Wednesday, December 27, 2006

progress...

It's been a while since I wrote something the last time. But I have made progress since then.

First of all, the Hello world example has changed again. Here is the new (and hopefully final) version:
import system.stdio

class Hello
static procedure main()
system.Out.line("Hello, World!")
end
end
The 'StdIO' class has been replaced by 'Out', which will provide simple console output. The 'printLn' procedures have been renamed to 'line'.

Implementation of the compiler is now much further. The compiler on SVN trunk now supports the new namespace system, and supports importing 'system.stdio'. This means that all sample programs in the directory tests/programs now compile successfully. A new fun feature is that the compiler detects TODO and FIXME in comments and emits warnings for them. Of course new compiler options are provided to turn these warnings off, but they are enabled by default.

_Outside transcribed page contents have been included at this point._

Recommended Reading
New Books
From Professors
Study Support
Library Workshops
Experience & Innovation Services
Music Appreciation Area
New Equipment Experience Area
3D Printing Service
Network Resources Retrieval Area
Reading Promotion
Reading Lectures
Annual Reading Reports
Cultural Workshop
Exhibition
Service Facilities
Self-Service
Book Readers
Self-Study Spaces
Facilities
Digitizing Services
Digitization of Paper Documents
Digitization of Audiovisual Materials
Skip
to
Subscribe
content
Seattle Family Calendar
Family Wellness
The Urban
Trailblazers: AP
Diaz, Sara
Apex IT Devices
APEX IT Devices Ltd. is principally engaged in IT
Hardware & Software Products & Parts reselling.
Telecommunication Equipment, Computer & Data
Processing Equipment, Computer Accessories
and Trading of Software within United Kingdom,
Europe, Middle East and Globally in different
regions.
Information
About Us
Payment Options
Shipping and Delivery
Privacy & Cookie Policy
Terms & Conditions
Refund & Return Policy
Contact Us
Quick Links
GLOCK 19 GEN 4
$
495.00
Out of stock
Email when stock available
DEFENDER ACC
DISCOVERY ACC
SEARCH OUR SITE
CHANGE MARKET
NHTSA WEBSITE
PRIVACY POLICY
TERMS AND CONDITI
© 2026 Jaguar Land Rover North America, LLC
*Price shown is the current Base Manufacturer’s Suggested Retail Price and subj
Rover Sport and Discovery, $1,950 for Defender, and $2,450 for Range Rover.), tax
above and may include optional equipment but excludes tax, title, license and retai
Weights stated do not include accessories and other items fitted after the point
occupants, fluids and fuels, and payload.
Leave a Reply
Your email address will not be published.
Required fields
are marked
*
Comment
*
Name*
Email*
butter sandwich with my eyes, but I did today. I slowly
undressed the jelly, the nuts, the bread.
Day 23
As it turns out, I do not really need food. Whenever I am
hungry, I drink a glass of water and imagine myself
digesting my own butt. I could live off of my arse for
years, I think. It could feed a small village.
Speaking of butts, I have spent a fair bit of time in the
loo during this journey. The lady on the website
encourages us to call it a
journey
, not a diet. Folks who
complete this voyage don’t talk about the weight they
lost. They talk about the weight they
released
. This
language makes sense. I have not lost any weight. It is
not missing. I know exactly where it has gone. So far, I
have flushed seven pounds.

The compiler has been restructured internally as well. I have completed 3 major refactorings. But this is not the end of the road, much other improvements will be done in the future.

There is a good chance that the next release of the compiler will have version number 0.4.0 because of all the improvements that have been done. The milestone for 0.4.0 will then be "front-end mature enough to start implementing the back-end".

I have also created a new SVN branch where I will start to work on the compiler back-end. As said earlier I will use LLVM for this. I have imported LLVM 1.9 into the branch. The first thing to do is to get LLVM compiled with CMake, as the LLVM developers use GNU autotools to build it. But I don't, I use CMake for the front-end. Then I will try to get the Hello World program compiled with it.

Today I have written a bunch of docs again. You can find class references for the built-in types on the website.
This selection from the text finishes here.